**Data records**
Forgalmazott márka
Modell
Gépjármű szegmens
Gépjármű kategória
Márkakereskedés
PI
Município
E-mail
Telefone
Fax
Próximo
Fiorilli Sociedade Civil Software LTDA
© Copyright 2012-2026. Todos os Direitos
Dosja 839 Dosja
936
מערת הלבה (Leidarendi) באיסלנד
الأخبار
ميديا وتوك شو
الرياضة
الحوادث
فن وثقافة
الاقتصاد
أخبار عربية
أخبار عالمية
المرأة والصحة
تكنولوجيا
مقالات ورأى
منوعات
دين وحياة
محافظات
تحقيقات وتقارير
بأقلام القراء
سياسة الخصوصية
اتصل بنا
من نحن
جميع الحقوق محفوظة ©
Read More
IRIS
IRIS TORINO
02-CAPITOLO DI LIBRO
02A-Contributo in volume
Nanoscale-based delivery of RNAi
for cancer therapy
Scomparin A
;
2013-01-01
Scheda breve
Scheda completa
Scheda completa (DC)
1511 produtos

**Required work**
All lines from the line containing "Fiorilli Sociedade Civil Software LTDA" through the end of the listing above are to be duplicated exactly; include both ends and nothing further.

**Exercise result**
Fiorilli Sociedade Civil Software LTDA
© Copyright 2012-2026. Todos os Direitos
Dosja 839 Dosja
936
מערת הלבה (Leidarendi) באיסלנד
الأخبار
ميديا وتوك شو
الرياضة
الحوادث
فن وثقافة
الاقتصاد
أخبار عربية
أخبار عالمية
المرأة والصحة
تكنولوجيا
مقالات ورأى
منوعات
دين وحياة
محافظات
تحقيقات وتقارير
بأقلام القراء
سياسة الخصوصية
اتصل بنا
من نحن
جميع الحقوق محفوظة ©
Read More
IRIS
IRIS TORINO
02-CAPITOLO DI LIBRO
02A-Contributo in volume
Nanoscale-based delivery of RNAi
for cancer therapy
Scomparin A
;
2013-01-01
Scheda breve
Scheda completa
Scheda completa (DC)
1511 produtos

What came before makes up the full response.